**SOURCE RECORDS**
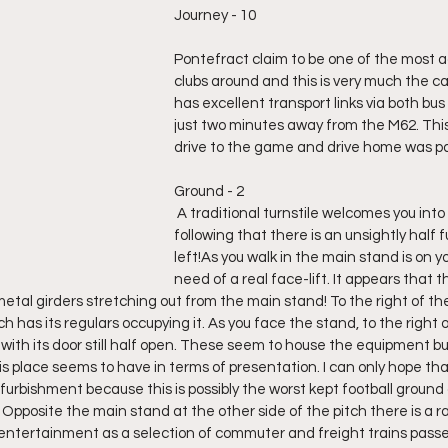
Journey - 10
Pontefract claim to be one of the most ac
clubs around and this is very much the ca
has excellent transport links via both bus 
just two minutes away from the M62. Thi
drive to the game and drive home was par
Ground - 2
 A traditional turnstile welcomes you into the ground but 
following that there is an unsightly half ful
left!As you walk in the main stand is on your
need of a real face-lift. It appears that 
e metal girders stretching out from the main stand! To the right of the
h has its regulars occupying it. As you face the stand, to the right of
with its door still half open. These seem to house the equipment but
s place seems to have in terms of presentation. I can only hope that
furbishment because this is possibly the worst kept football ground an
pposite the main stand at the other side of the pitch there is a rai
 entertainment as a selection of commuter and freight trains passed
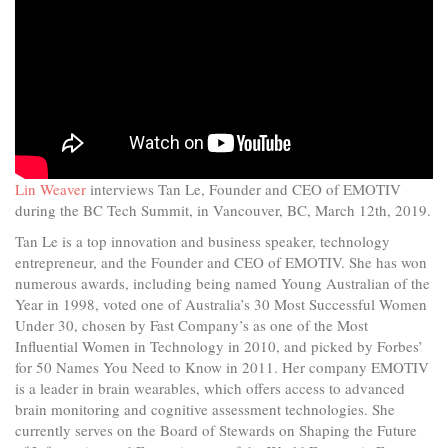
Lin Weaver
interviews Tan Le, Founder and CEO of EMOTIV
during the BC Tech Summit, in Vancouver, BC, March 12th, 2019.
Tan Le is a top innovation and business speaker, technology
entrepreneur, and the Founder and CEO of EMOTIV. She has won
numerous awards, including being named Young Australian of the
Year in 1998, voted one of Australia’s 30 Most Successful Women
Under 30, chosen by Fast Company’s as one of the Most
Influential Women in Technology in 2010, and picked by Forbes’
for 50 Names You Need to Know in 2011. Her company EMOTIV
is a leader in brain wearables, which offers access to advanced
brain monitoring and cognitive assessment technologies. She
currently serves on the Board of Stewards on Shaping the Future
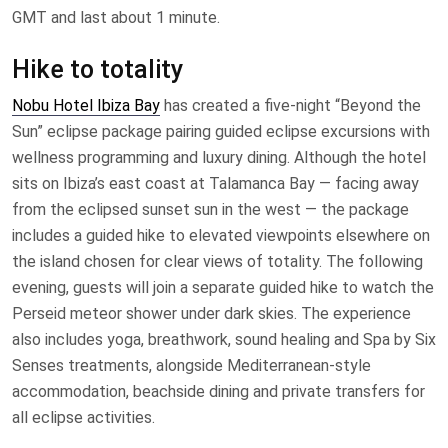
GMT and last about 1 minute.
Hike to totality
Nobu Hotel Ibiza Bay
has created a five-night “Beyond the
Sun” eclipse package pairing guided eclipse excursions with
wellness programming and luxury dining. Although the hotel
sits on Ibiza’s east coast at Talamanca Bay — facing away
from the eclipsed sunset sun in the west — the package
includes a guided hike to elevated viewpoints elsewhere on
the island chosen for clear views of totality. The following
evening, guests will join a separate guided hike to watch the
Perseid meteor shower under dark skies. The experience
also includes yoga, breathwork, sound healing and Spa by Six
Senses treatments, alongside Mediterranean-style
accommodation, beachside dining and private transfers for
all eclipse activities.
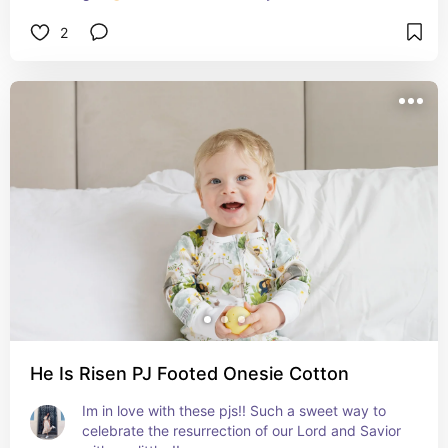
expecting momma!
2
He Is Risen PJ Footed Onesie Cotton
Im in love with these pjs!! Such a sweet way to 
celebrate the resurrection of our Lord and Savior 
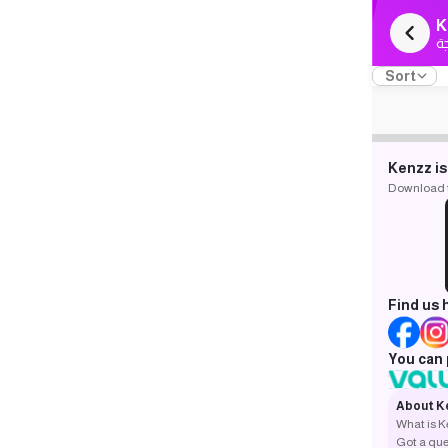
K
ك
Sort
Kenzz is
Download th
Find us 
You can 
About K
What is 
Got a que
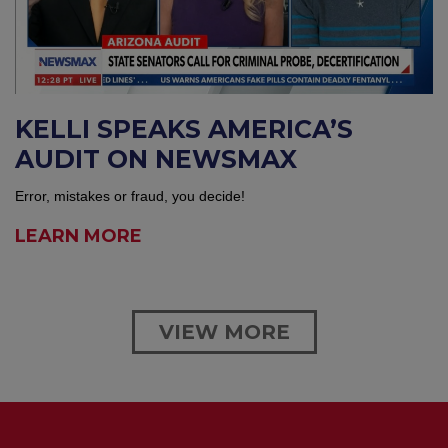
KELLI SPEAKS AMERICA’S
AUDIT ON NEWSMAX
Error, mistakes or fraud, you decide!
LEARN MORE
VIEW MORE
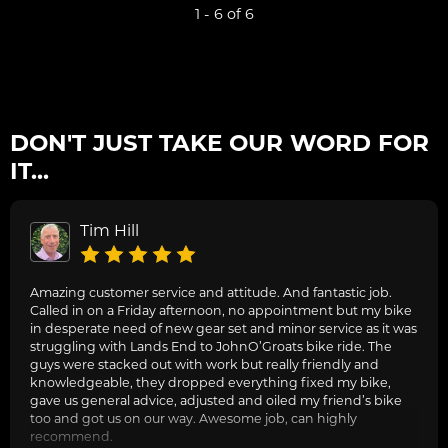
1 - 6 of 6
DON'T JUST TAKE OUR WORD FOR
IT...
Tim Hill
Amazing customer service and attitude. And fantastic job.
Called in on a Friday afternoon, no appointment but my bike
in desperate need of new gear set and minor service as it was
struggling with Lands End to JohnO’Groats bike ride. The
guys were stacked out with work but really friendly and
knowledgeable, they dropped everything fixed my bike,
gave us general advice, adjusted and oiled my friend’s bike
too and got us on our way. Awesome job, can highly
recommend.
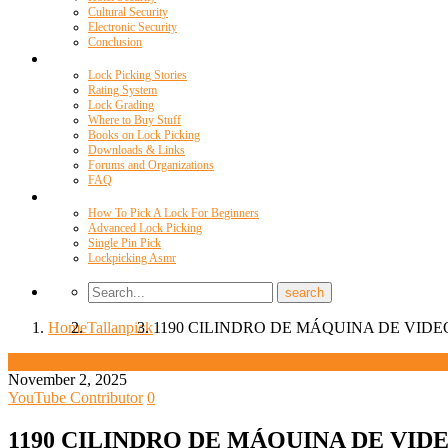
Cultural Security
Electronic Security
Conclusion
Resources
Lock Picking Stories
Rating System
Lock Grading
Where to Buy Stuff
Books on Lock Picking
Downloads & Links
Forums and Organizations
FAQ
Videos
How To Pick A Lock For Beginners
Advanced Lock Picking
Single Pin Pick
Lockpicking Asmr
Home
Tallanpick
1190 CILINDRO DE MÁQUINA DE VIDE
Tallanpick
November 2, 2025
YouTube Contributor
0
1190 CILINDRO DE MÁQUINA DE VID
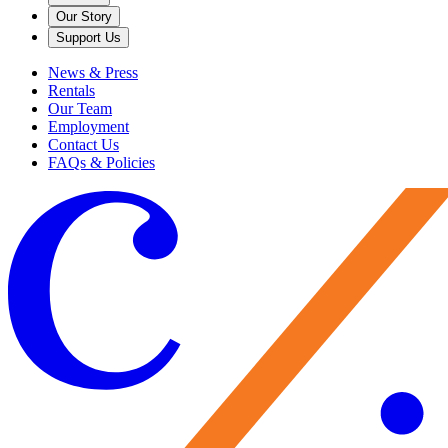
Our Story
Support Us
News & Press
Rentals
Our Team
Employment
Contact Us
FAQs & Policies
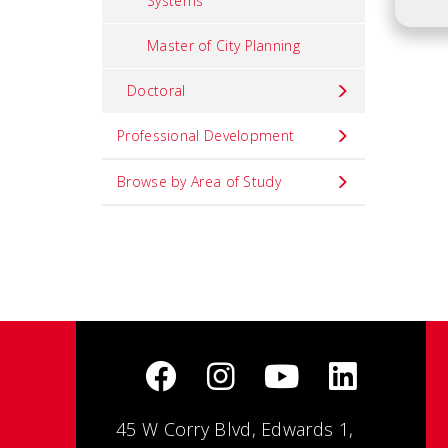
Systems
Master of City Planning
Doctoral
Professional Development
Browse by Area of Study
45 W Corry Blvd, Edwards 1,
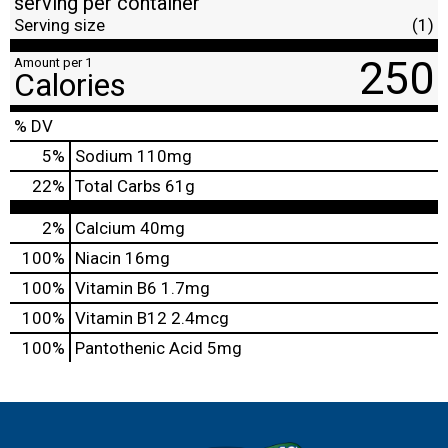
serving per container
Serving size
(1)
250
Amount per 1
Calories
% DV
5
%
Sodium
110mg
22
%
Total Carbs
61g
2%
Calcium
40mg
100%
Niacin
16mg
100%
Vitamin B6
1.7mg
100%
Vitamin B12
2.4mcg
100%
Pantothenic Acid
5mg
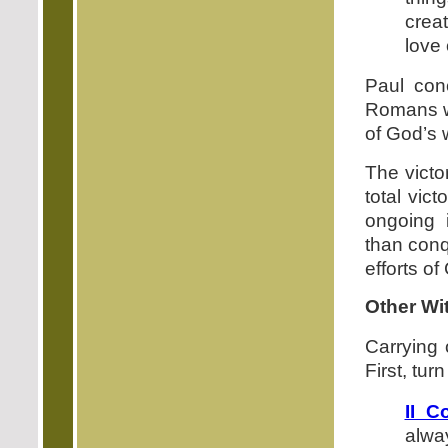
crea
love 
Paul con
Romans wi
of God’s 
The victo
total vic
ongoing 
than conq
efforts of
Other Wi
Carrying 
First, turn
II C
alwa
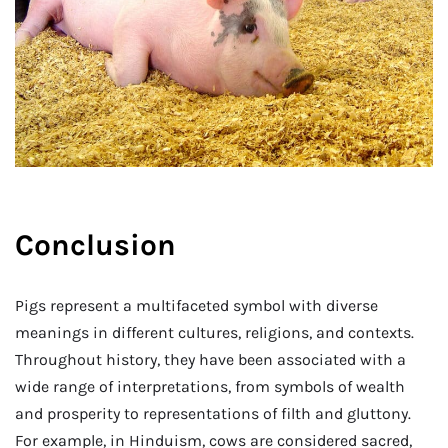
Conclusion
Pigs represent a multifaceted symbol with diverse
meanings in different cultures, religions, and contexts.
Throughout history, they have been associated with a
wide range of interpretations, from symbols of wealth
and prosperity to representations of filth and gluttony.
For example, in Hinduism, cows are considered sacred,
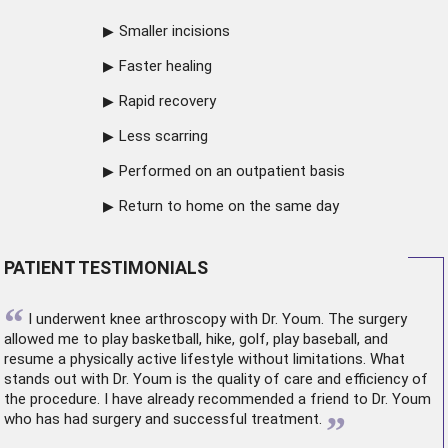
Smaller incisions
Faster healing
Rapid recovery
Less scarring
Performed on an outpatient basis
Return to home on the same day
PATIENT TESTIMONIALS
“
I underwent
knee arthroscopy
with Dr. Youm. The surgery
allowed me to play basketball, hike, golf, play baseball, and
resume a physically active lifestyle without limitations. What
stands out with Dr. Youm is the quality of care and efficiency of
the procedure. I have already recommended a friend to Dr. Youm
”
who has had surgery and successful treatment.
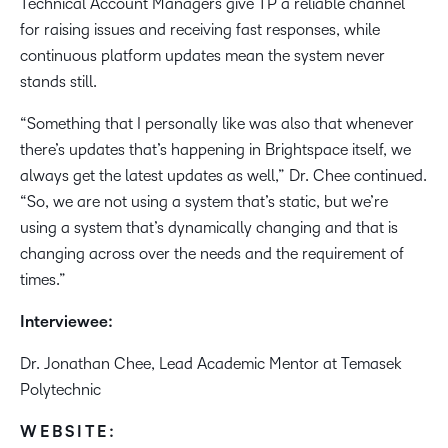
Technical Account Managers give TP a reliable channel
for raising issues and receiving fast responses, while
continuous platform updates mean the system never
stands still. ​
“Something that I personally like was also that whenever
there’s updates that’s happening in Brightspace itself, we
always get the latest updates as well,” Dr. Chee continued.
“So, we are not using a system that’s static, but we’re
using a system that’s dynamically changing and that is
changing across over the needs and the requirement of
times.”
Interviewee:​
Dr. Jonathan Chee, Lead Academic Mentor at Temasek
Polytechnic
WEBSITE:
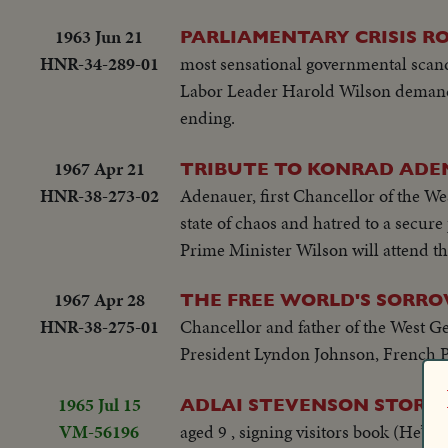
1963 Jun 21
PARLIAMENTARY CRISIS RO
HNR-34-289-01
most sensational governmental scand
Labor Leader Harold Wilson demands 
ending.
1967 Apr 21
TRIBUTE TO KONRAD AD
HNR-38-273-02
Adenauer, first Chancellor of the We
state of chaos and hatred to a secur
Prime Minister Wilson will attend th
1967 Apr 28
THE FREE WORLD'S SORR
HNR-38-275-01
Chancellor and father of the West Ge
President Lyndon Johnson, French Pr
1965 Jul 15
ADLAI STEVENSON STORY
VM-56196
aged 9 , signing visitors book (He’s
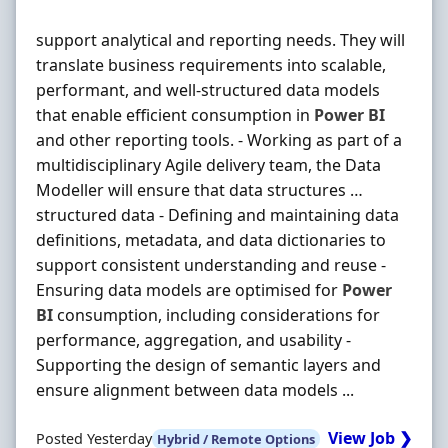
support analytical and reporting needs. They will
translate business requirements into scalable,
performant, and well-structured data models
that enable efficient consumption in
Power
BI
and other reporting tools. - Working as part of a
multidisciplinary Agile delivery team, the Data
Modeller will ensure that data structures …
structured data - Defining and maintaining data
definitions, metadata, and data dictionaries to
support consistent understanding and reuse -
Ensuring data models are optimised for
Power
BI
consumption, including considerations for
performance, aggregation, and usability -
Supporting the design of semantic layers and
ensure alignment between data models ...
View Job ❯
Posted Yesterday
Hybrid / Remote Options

**PROBLEM DETAILS**
When you transcribe these entries, keep every word exact and drop the pictures.

**EXERCISE RESPONSE**
Journey - 10
Pontefract claim to be one of the most ac
clubs around and this is very much the ca
has excellent transport links via both bus 
just two minutes away from the M62. Thi
drive to the game and drive home was par
Ground - 2
 A traditional turnstile welcomes you into the ground but 
following that there is an unsightly half ful
left!As you walk in the main stand is on your
need of a real face-lift. It appears that 
e metal girders stretching out from the main stand! To the right of the
h has its regulars occupying it. As you face the stand, to the right of
with its door still half open. These seem to house the equipment but
s place seems to have in terms of presentation. I can only hope that
furbishment because this is possibly the worst kept football ground an
pposite the main stand at the other side of the pitch there is a rai
 entertainment as a selection of commuter and freight trains passed
Lin Weaver
interviews Tan Le, Founder and CEO of EMOTIV
during the BC Tech Summit, in Vancouver, BC, March 12th, 2019.
Tan Le is a top innovation and business speaker, technology
entrepreneur, and the Founder and CEO of EMOTIV. She has won
numerous awards, including being named Young Australian of the
Year in 1998, voted one of Australia’s 30 Most Successful Women
Under 30, chosen by Fast Company’s as one of the Most
Influential Women in Technology in 2010, and picked by Forbes’
for 50 Names You Need to Know in 2011. Her company EMOTIV
is a leader in brain wearables, which offers access to advanced
brain monitoring and cognitive assessment technologies. She
currently serves on the Board of Stewards on Shaping the Future
GMT and last about 1 minute.
Hike to totality
Nobu Hotel Ibiza Bay
has created a five-night “Beyond the
Sun” eclipse package pairing guided eclipse excursions with
wellness programming and luxury dining. Although the hotel
sits on Ibiza’s east coast at Talamanca Bay — facing away
from the eclipsed sunset sun in the west — the package
includes a guided hike to elevated viewpoints elsewhere on
the island chosen for clear views of totality. The following
evening, guests will join a separate guided hike to watch the
Perseid meteor shower under dark skies. The experience
also includes yoga, breathwork, sound healing and Spa by Six
Senses treatments, alongside Mediterranean-style
accommodation, beachside dining and private transfers for
all eclipse activities.
expecting momma!
2
He Is Risen PJ Footed Onesie Cotton
Im in love with these pjs!! Such a sweet way to 
celebrate the resurrection of our Lord and Savior 
K
ك
Sort
Kenzz is
Download th
Find us 
You can 
About K
What is 
Got a que
KELLI SPEAKS AMERICA’S
AUDIT ON NEWSMAX
Error, mistakes or fraud, you decide!
LEARN MORE
VIEW MORE
1 - 6 of 6
DON'T JUST TAKE OUR WORD FOR
IT...
Tim Hill
Amazing customer service and attitude. And fantastic job.
Called in on a Friday afternoon, no appointment but my bike
in desperate need of new gear set and minor service as it was
struggling with Lands End to JohnO’Groats bike ride. The
guys were stacked out with work but really friendly and
knowledgeable, they dropped everything fixed my bike,
gave us general advice, adjusted and oiled my friend’s bike
too and got us on our way. Awesome job, can highly
recommend.
Cultural Security
Electronic Security
Conclusion
Resources
Lock Picking Stories
Rating System
Lock Grading
Where to Buy Stuff
Books on Lock Picking
Downloads & Links
Forums and Organizations
FAQ
Videos
How To Pick A Lock For Beginners
Advanced Lock Picking
Single Pin Pick
Lockpicking Asmr
Home
Tallanpick
1190 CILINDRO DE MÁQUINA DE VIDE
Tallanpick
November 2, 2025
YouTube Contributor
0
1190 CILINDRO DE MÁQUINA DE VID
Our Story
Support Us
News & Press
Rentals
Our Team
Employment
Contact Us
FAQs & Policies
Systems
Master of City Planning
Doctoral
Professional Development
Browse by Area of Study
45 W Corry Blvd, Edwards 1,
serving per container
Serving size
(1)
250
Amount per 1
Calories
% DV
5
%
Sodium
110mg
22
%
Total Carbs
61g
2%
Calcium
40mg
100%
Niacin
16mg
100%
Vitamin B6
1.7mg
100%
Vitamin B12
2.4mcg
100%
Pantothenic Acid
5mg
crea
love 
Paul con
Romans wi
of God’s 
The victo
total vic
ongoing 
than conq
efforts of
Other Wi
Carrying 
First, turn
II C
alwa
Conclusion
Pigs represent a multifaceted symbol with diverse
meanings in different cultures, religions, and contexts.
Throughout history, they have been associated with a
wide range of interpretations, from symbols of wealth
and prosperity to representations of filth and gluttony.
For example, in Hinduism, cows are considered sacred,
Smaller incisions
Faster healing
Rapid recovery
Less scarring
Performed on an outpatient basis
Return to home on the same day
PATIENT TESTIMONIALS
“
I underwent
knee arthroscopy
with Dr. Youm. The surgery
allowed me to play basketball, hike, golf, play baseball, and
resume a physically active lifestyle without limitations. What
stands out with Dr. Youm is the quality of care and efficiency of
the procedure. I have already recommended a friend to Dr. Youm
”
who has had surgery and successful treatment.
Technical Account Managers give TP a reliable channel
for raising issues and receiving fast responses, while
continuous platform updates mean the system never
stands still. ​
“Something that I personally like was also that whenever
there’s updates that’s happening in Brightspace itself, we
always get the latest updates as well,” Dr. Chee continued.
“So, we are not using a system that’s static, but we’re
using a system that’s dynamically changing and that is
changing across over the needs and the requirement of
times.”
Interviewee:​
Dr. Jonathan Chee, Lead Academic Mentor at Temasek
Polytechnic
WEBSITE:
1963 Jun 21
PARLIAMENTARY CRISIS RO
HNR-34-289-01
most sensational governmental scand
Labor Leader Harold Wilson demands 
ending.
1967 Apr 21
TRIBUTE TO KONRAD AD
HNR-38-273-02
Adenauer, first Chancellor of the We
state of chaos and hatred to a secur
Prime Minister Wilson will attend th
1967 Apr 28
THE FREE WORLD'S SORR
HNR-38-275-01
Chancellor and father of the West Ge
President Lyndon Johnson, French Pr
1965 Jul 15
ADLAI STEVENSON STORY
VM-56196
aged 9 , signing visitors book (He’s
support analytical and reporting needs. They will
translate business requirements into scalable,
performant, and well-structured data models
that enable efficient consumption in
Power
BI
and other reporting tools. - Working as part of a
multidisciplinary Agile delivery team, the Data
Modeller will ensure that data structures …
structured data - Defining and maintaining data
definitions, metadata, and data dictionaries to
support consistent understanding and reuse -
Ensuring data models are optimised for
Power
BI
consumption, including considerations for
performance, aggregation, and usability -
Supporting the design of semantic layers and
ensure alignment between data models ...
View Job ❯
Posted Yesterday
Hybrid / Remote Options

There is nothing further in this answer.